Bush Barks, Democratic Leadership Quakes, Congress Passes Warrantless Eavesdropping Bill

You might think an administration as wildly unpopular as George W. Bush's would be unable to bully Congressional Democrats into rubber-stamping yet another bill that tramples on our civil liberties. Wrong! You can read the AP report for the gory details, or just check out Fred Hiatt's editorial in the Washington Post:

THE DEMOCRATIC-led Congress, more concerned with protecting its political backside than with safeguarding the privacy of American citizens, left town early yesterday after caving in to administration demands that it allow warrantless surveillance of the phone calls and e-mails of American citizens, with scant judicial supervision and no reporting to Congress about how many communications are being intercepted. To call this legislation ill-considered is to give it too much credit: It was scarcely considered at all. Instead, it was strong-armed through both chambers by an administration that seized the opportunity to write its warrantless wiretapping program into law -- or, more precisely, to write it out from under any real legal restrictions.
Because if there is one problem in America it is that the Bush administration is too constrained by laws. What's so frustrating about the Democrats' capitulation was how completely unnecessary it was. Now, if the Democrats really did need to pass every civil liberties-trampling law proposed by our Fearless Leader, or risk being thrown out of office, then their stance, though gutless, would at least be understandable. But the truth is that there is no reason for the Democrats to have gone against their principles on this issue. As Glenn Greenwald points out:

Karl Rove's election strategy prior to the 2006 election was to force the Democrats to vote against the Military Commissions Act and warrantless eavesdropping so that he could run around the country accusing them of being "soft" and "weak" on Terrorism. While Senate Democrats chose not to filibuster the MCA and thus allowed it to pass, Congressional Democrats did overwhelmingly vote against it. And most House Democrats voted against warrantless eavesdropping (the Senate never ended up voting).

As a result, Rove repeatedly boasted that Democrats were sure to lose because Americans would punish them for their refusal to be "tough" on the Terrorists...

Rove made national security -- specifically the Democrats' opposition to coercive interrogation, lawless detention and warrantless eavesdropping -- the centerpiece of the GOP 2006 midterm campaign....

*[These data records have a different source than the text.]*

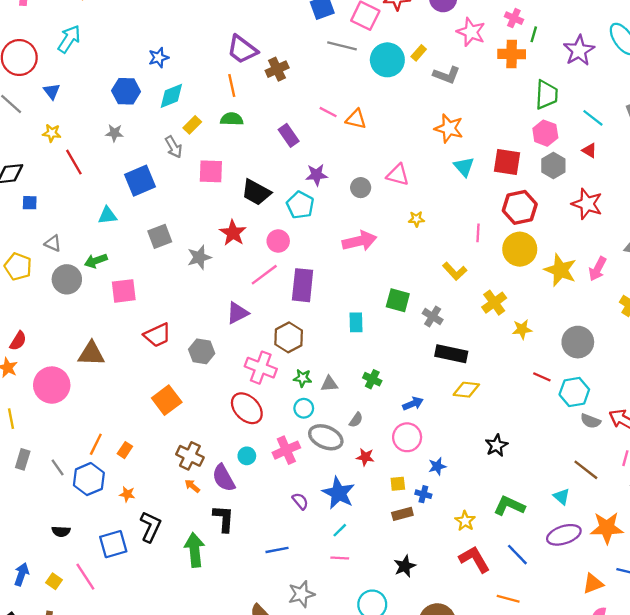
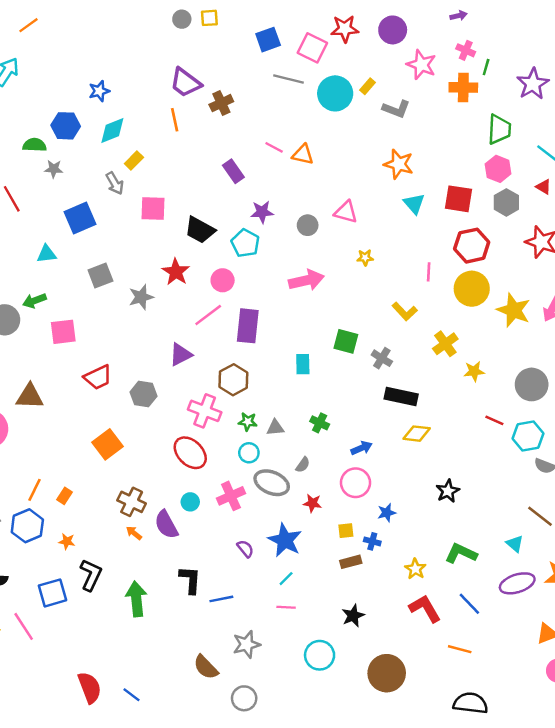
green semicircle: (232, 119) -> (35, 145), moved
black L-shape: (224, 519) -> (190, 580), moved

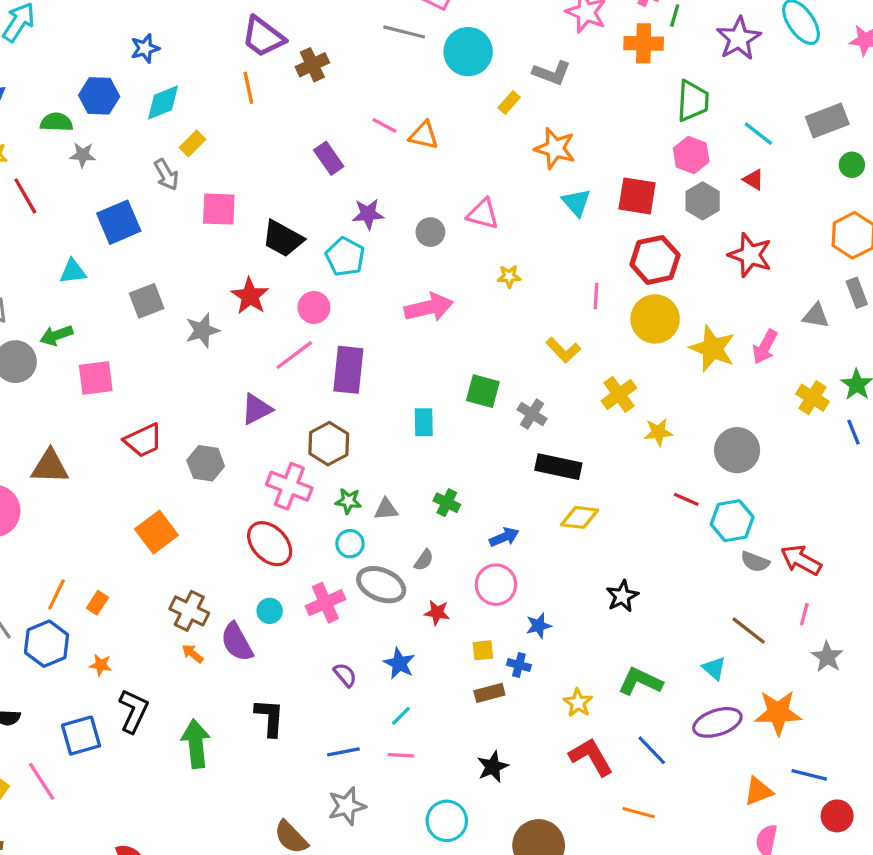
yellow rectangle: (367, 86) -> (509, 102), moved
blue star: (285, 540) -> (399, 663), size x0.7
blue line: (221, 599) -> (343, 752), moved

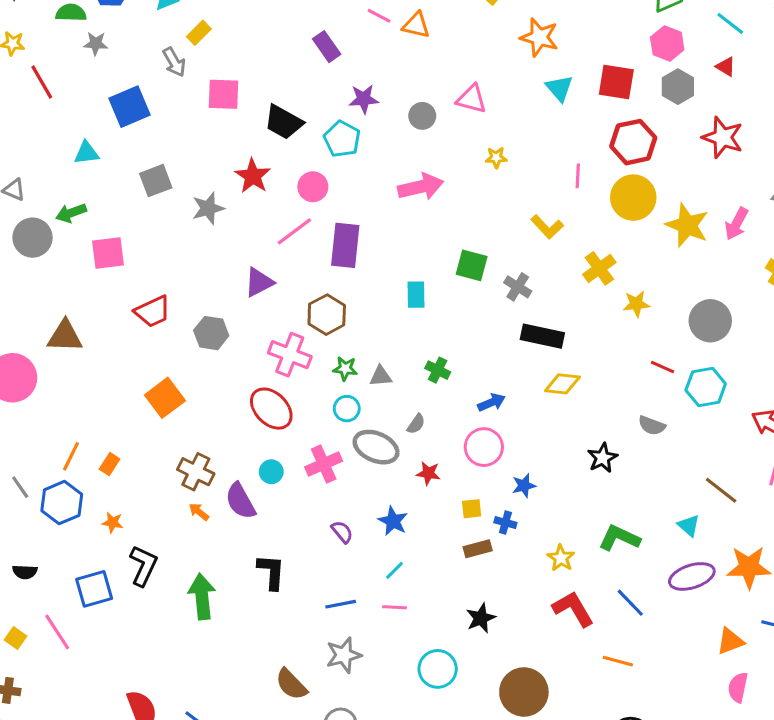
gray semicircle: (755, 562) -> (652, 426), moved

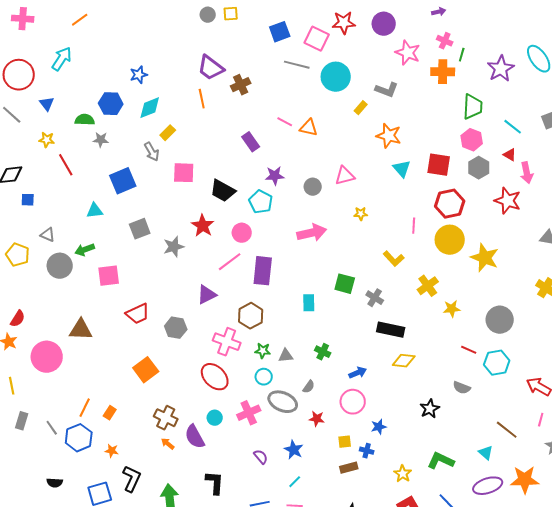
pink triangle: (472, 99) -> (345, 176), turned -30
pink arrow: (736, 224) -> (527, 173), moved, turned -40

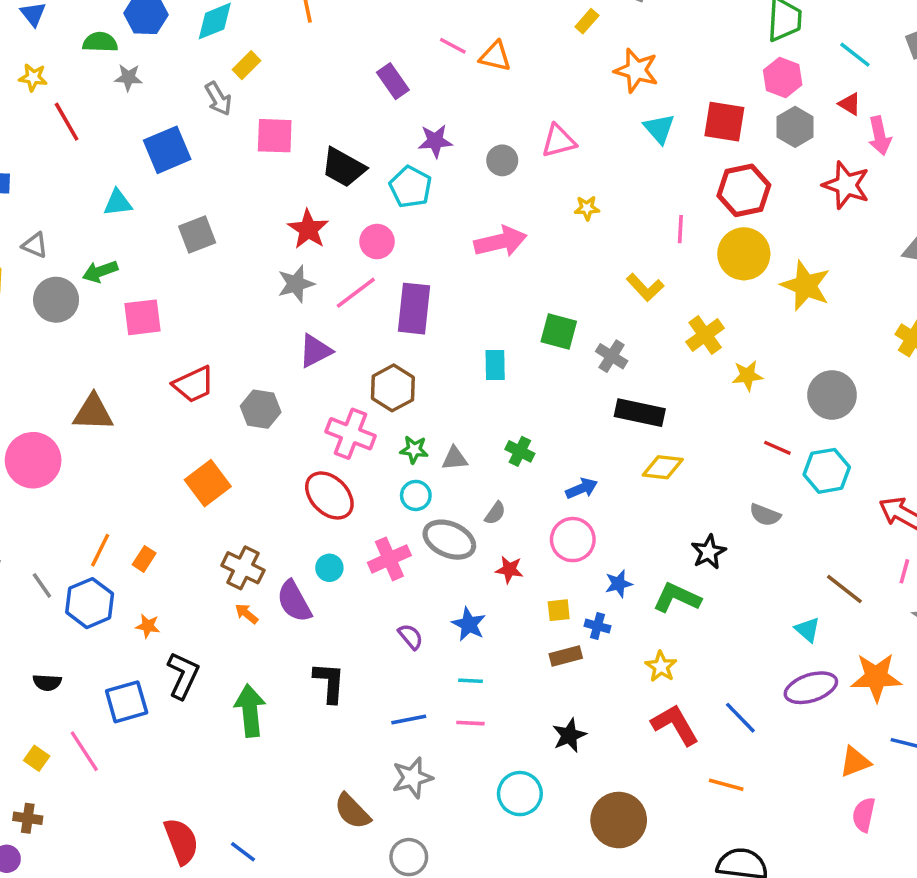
gray star: (174, 247) -> (296, 284), moved
green L-shape: (441, 461) -> (677, 598), moved
cyan line: (295, 482) -> (470, 681), turned 48

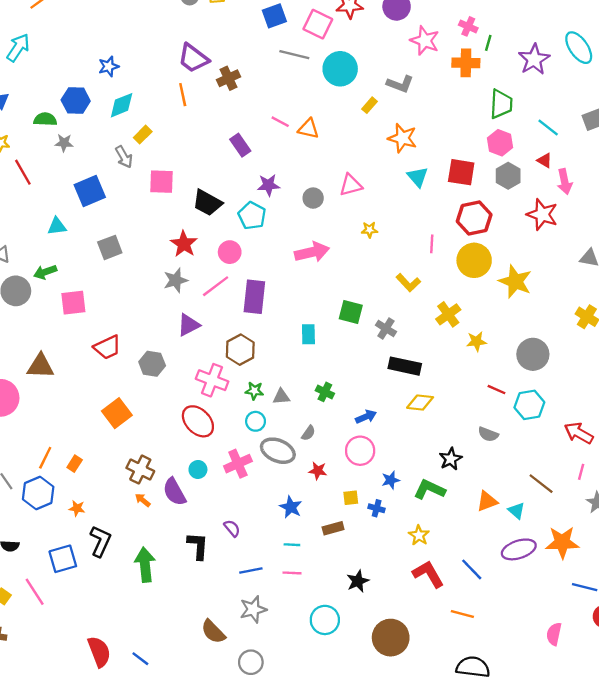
purple semicircle: (411, 637) -> (232, 528), moved
brown rectangle: (566, 656) -> (333, 528), moved
orange triangle: (855, 762) -> (487, 501), moved

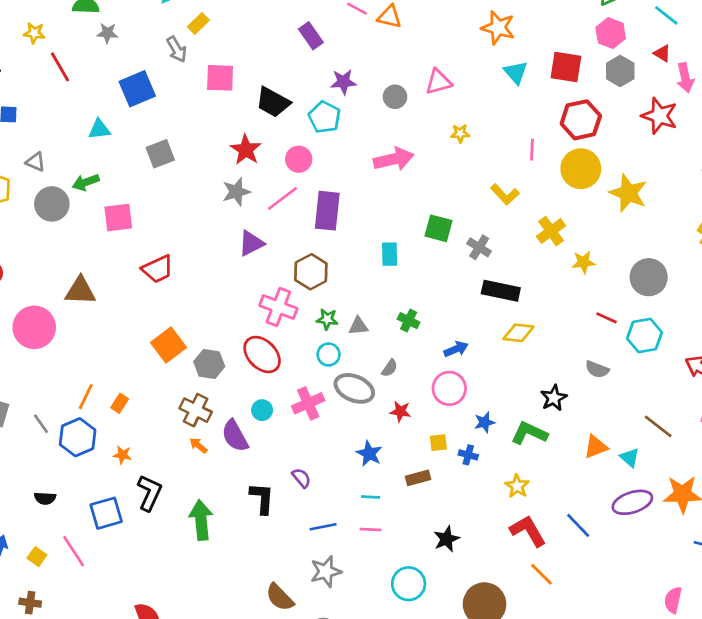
gray hexagon: (152, 364) -> (209, 364), moved
orange line: (462, 614) -> (541, 574), moved, turned 30

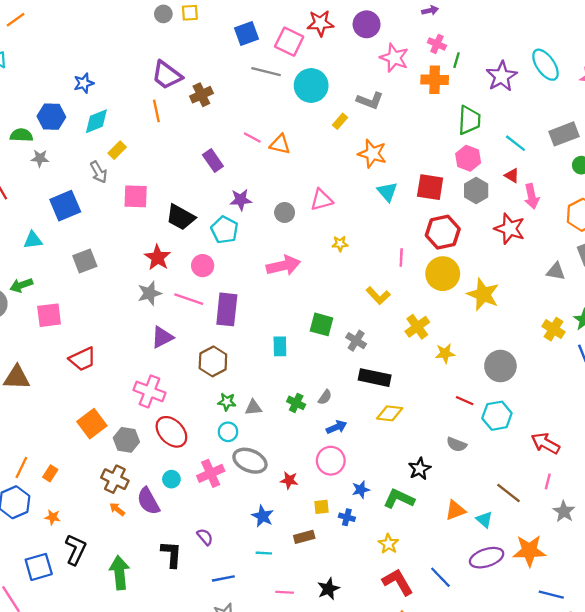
pink line: (282, 199) -> (189, 299), turned 56
pink cross: (278, 307) -> (149, 391), moved
gray semicircle: (390, 368) -> (325, 397), moved
pink line: (371, 529) -> (285, 592), moved

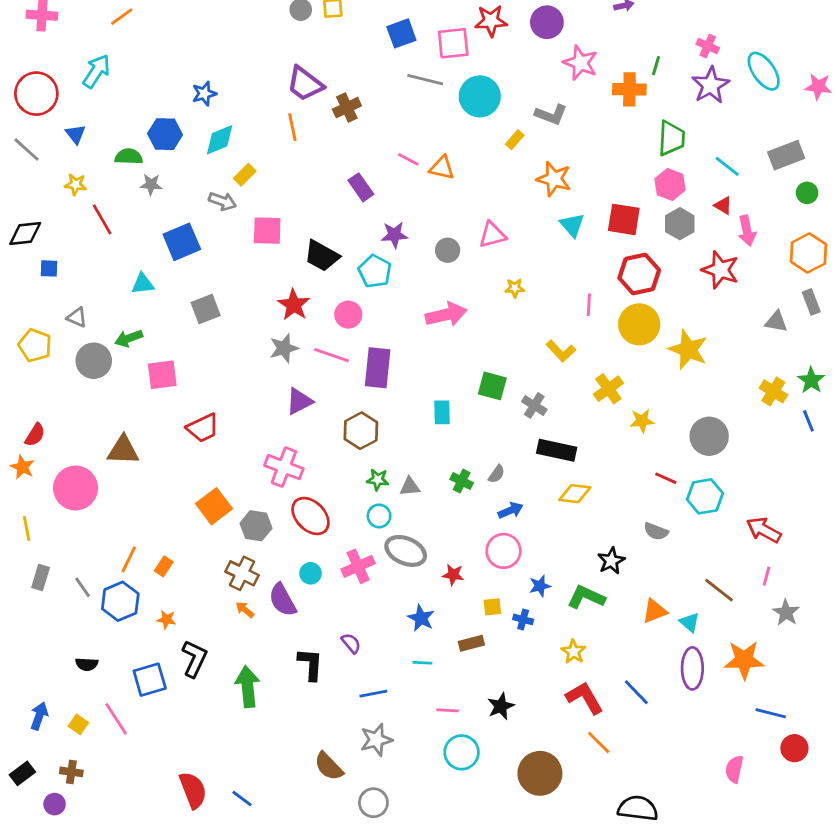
pink square: (289, 42) -> (453, 43), turned -32
pink cross: (437, 44) -> (708, 46), moved
gray arrow: (99, 172) -> (222, 201), turned -40
purple ellipse: (487, 558) -> (692, 668), turned -72

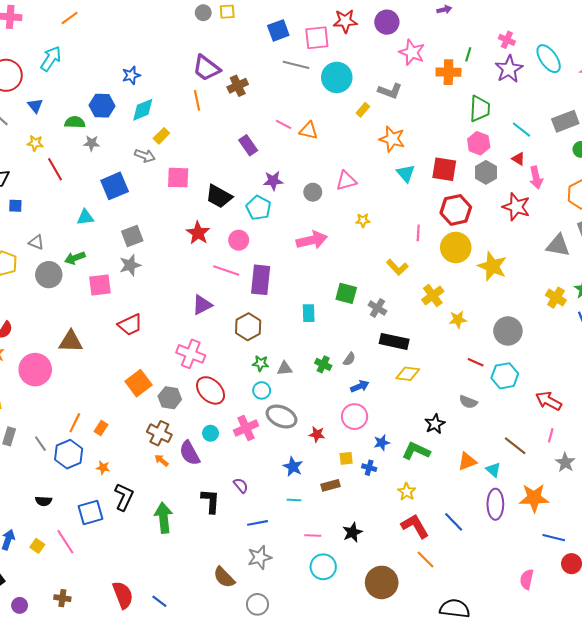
gray triangle: (776, 322) -> (558, 245), size x1.4
gray star: (284, 348) -> (130, 265), moved
brown cross: (71, 772) -> (62, 598), moved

How did that big, bad, scary "Soft-on-Terrorism" strategy work out? The Democrats crushed the Republicans in an historic election, re-taking control of both houses of Congress, protecting every single one of their incumbents, and vastly increasing their hold over governorships and states houses. Democrats won in every region of the country outside of the Deep South. Karl Rove's strategy of accusing Democrats of being "soft on terror" due to their opposition to warrantless eavesdropping, lawless detention and torture was a complete failure on every level....

We do not need to wonder or speculate about what might happen if Democrats obstruct warrantless eavesdropping legislation and Republicans are then able to make an issue of it politically. That already happened in 2006. That was Rove's whole strategy. It failed miserably, across the board. And yet the Democratic leadership just permitted, and many Democrats supported, a wild expansion of George Bush's warrantless eavesdropping powers based on a jittery fear of this already-failed tactic, if not based on actual support for these increased eavesdropping powers.
Against all logic, the Democratic Leadership is still terrified at thought that the big, bad Republicans might accuse them of being soft on terror. (As if voting for this bill will prevent that.) What a disgrace. Thank goodness that the legislation expires in six months. Maybe that will be enough time for the Democrats to grow a spine.